Which is really wierd, because I CAN use

            file {
                    path => "/var/log/logstash/beattest-%{[beat][hostname]}.debug"
                    flush_interval => 1

whats the difference??

Dont think it will help any, but here is the FULL trace from the logfile

[2020-01-08T10:12:50,489][FATAL][logstash.runner ] An unexpected error occurred! {:error=>java.lang.IllegalStateException: org.jruby.exceptions.RuntimeError: (RuntimeError) Invalid FieldReference: %{[beat][hostname]}, :backtrace=>["", "java.lang.reflect.Method.invoke(java/lang/reflect/", "org.jruby.javasupport.JavaMethod.invokeDirectWithExceptionHandling(org/jruby/javasupport/", "org.jruby.javasupport.JavaMethod.invokeDirect(org/jruby/javasupport/", "usr.share.logstash.logstash_minus_core.lib.logstash.java_pipeline.start_workers(/usr/share/logstash/logstash-core/lib/logstash/java_pipeline.rb:251)", "", "", "", ""]}

Loooking at the code, it is not using event.sprintf, as any normal plugin would. It is just doing an event.get on it. So you might find that

zabbix_host => "[@metadata][ip_address]"


I think I tried that.
or at least, I tried "[beat][hostname]"

here's the really weird thing:
Neither of

                      zabbix_host => "[beat][hostname]"
                      zabbix_host => "%{[beat][hostname]}"

seemed to work. but

 filter {
    mutate {
            add_field => { "[@metadata][zabbix_host]" => "%{[beat][hostname]}" }

 zabbix {
            zabbix_host => "[@metadata][zabbix_host]"

kinda worked.

the ONE thing that is now stopping me from having a fully working zabbix output, is

[2020-01-08T11:20:17,173][WARN ][logstash.outputs.zabbix ][main] Field referenced by filebeat.XXXX is missing
[2020-01-08T11:20:17,431][WARN ][logstash.outputs.zabbix ][main] Zabbix server at x.x.x.x rejected all items sent. {:zabbix_host=>"xxxxxxx"}

Is this saying that I cant just do
zabbix_key => "filebeat.XXXX"

I have to do another stupid indirect reference for [@metadata][zabbix_key] or something??
What kind of whackjob plugin is this??

That is weird. Is it possible you have removed the [beat] field by the time the event gets to the output?

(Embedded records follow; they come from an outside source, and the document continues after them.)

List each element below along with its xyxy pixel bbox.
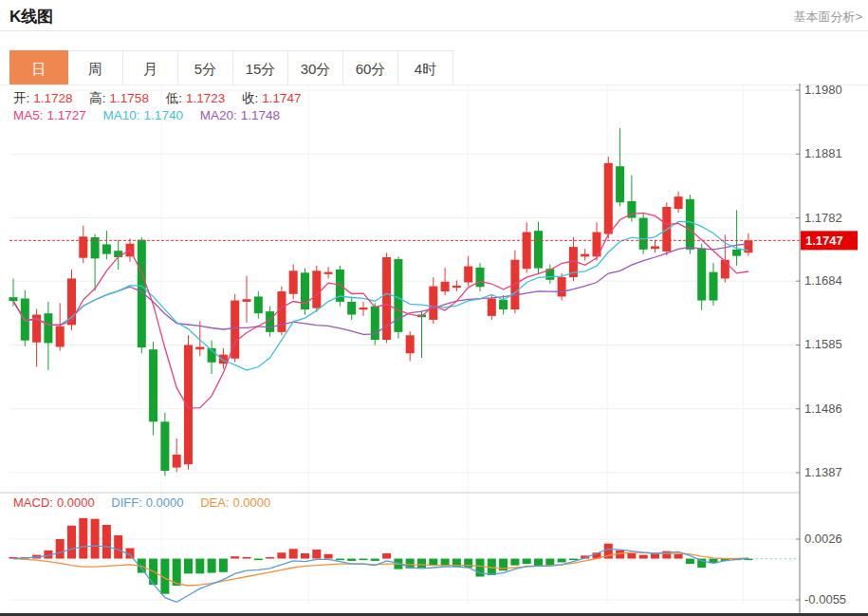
macd-bar [429, 559, 437, 566]
candle-body [360, 308, 368, 309]
macd-bar [476, 559, 485, 577]
tab-m30[interactable]: 30分 [288, 50, 343, 85]
candle-body [581, 254, 589, 257]
macd-bar [254, 559, 263, 561]
candle-body [56, 327, 65, 347]
candle-body [732, 250, 741, 256]
fundamental-analysis-link[interactable]: 基本面分析> [793, 9, 862, 26]
macd-bar [266, 557, 274, 559]
candle-body [9, 297, 18, 301]
tab-m15[interactable]: 15分 [233, 50, 288, 85]
candle-body [558, 277, 566, 296]
header: K线图 基本面分析> [0, 0, 868, 31]
macd-bar [114, 535, 122, 558]
macd-bar [417, 559, 426, 568]
tab-week[interactable]: 周 [68, 50, 123, 85]
low-label: 低: [166, 91, 182, 105]
candle-body [173, 455, 181, 468]
macd-bar [360, 559, 368, 561]
macd-bar [195, 559, 204, 574]
low-value: 1.1723 [186, 91, 225, 105]
tab-day[interactable]: 日 [9, 50, 68, 85]
close-label: 收: [242, 91, 258, 105]
candle-body [651, 246, 659, 249]
candle-body [604, 163, 613, 234]
candle-body [429, 287, 437, 320]
y-axis-label: 1.1486 [804, 401, 842, 416]
kline-widget: K线图 基本面分析> 日周月5分15分30分60分4时 1.19801.1881… [0, 0, 868, 616]
tab-month[interactable]: 月 [123, 50, 178, 85]
macd-y-axis-label: -0.0055 [804, 592, 846, 607]
macd-bar [382, 553, 391, 559]
candle-body [289, 271, 298, 293]
macd-bar [347, 559, 356, 561]
dea-label: DEA: [200, 495, 229, 510]
candle-body [347, 302, 356, 315]
y-axis-label: 1.1684 [804, 273, 842, 288]
y-axis-label: 1.1782 [804, 211, 842, 225]
y-axis-label: 1.1980 [804, 84, 842, 97]
tab-m60[interactable]: 60分 [343, 50, 398, 85]
macd-bar [312, 550, 321, 558]
candlestick-chart-svg[interactable]: 1.19801.18811.17821.16841.15851.14861.13… [0, 84, 868, 616]
candle-body [499, 300, 508, 309]
macd-bar [510, 559, 519, 566]
macd-bar [558, 559, 566, 563]
candle-body [44, 313, 52, 343]
macd-bar [523, 559, 531, 565]
candle-body [371, 307, 379, 340]
candle-body [406, 335, 415, 353]
candle-body [488, 299, 496, 316]
candle-body [534, 231, 543, 268]
macd-bar [569, 559, 578, 561]
candle-body [243, 299, 251, 302]
diff-line [13, 546, 748, 602]
diff-label: DIFF: [111, 495, 142, 510]
macd-bar [464, 559, 472, 568]
macd-bar [184, 559, 193, 574]
candle-body [710, 272, 718, 301]
dea-value: 0.0000 [233, 495, 271, 510]
candle-body [697, 249, 706, 301]
candle-body [102, 244, 111, 253]
candle-body [195, 346, 204, 349]
open-label: 开: [13, 91, 29, 105]
candle-body [523, 233, 531, 270]
candle-body [149, 349, 157, 421]
tab-m5[interactable]: 5分 [178, 50, 233, 85]
ma5-value: 1.1727 [47, 108, 86, 122]
macd-bar [336, 559, 344, 561]
macd-bar [243, 557, 251, 559]
open-value: 1.1728 [33, 91, 72, 105]
candle-body [312, 271, 321, 308]
candle-body [254, 296, 263, 313]
tab-h4[interactable]: 4时 [398, 50, 453, 85]
candle-body [674, 196, 683, 209]
high-label: 高: [89, 91, 105, 105]
macd-bar [371, 559, 379, 561]
diff-value: 0.0000 [146, 495, 184, 510]
macd-label: MACD: [13, 495, 53, 510]
macd-value: 0.0000 [57, 495, 95, 510]
ma5-line [13, 213, 748, 407]
macd-bar [301, 553, 309, 559]
candle-body [324, 272, 333, 274]
y-axis-label: 1.1881 [804, 146, 842, 160]
chart-area: 1.19801.18811.17821.16841.15851.14861.13… [0, 84, 868, 616]
ma5-label: MA5: [13, 108, 44, 122]
y-axis-label: 1.1585 [804, 337, 842, 351]
candle-body [721, 260, 729, 279]
candle-body [79, 236, 87, 257]
macd-bar [91, 519, 100, 559]
candle-body [464, 267, 472, 283]
ma-legend: MA5:1.1727 MA10:1.1740 MA20:1.1748 [13, 108, 284, 122]
close-value: 1.1747 [262, 91, 301, 105]
macd-bar [102, 525, 111, 559]
macd-legend: MACD:0.0000 DIFF:0.0000 DEA:0.0000 [13, 495, 274, 510]
ma10-line [13, 221, 748, 370]
macd-bar [639, 555, 648, 559]
y-axis-label: 1.1387 [804, 465, 842, 479]
ma20-line [13, 244, 748, 334]
macd-bar [674, 554, 683, 559]
candle-body [639, 218, 648, 250]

This is how I got it to work all the way to zabbix.
Ugh, stupid buggy zabbix module.

filter {
    mutate {
        add_field => { "[@metadata][zabbix_host]" => "%{[beat][hostname]}" }
    if "magic-string-we-care-about" in [message] {
            mutate {
                    add_field => { "[@metadata][zabbix_key]"   => "filebeat.OUR_UNIQUEKEYHERE" }
                    add_field => { "[@metadata][sendtozabbix]" => "yes" }
output {
    if [@metadata][sendtozabbix] == "yes" {
            zabbix {
                    zabbix_server_host => "x.x.x.x"
                    zabbix_host => "[@metadata][zabbix_host]"
                    zabbix_key  => "[@metadata][zabbix_key]"

Is it possible you have removed the [beat] field by the time the event gets to the output?

PS to badger: no. I checked by doing a dump-to-file of the message in parallel in the output section, after the attempt to send to zabbix.

This topic was automatically closed 28 days after the last reply. New replies are no longer allowed.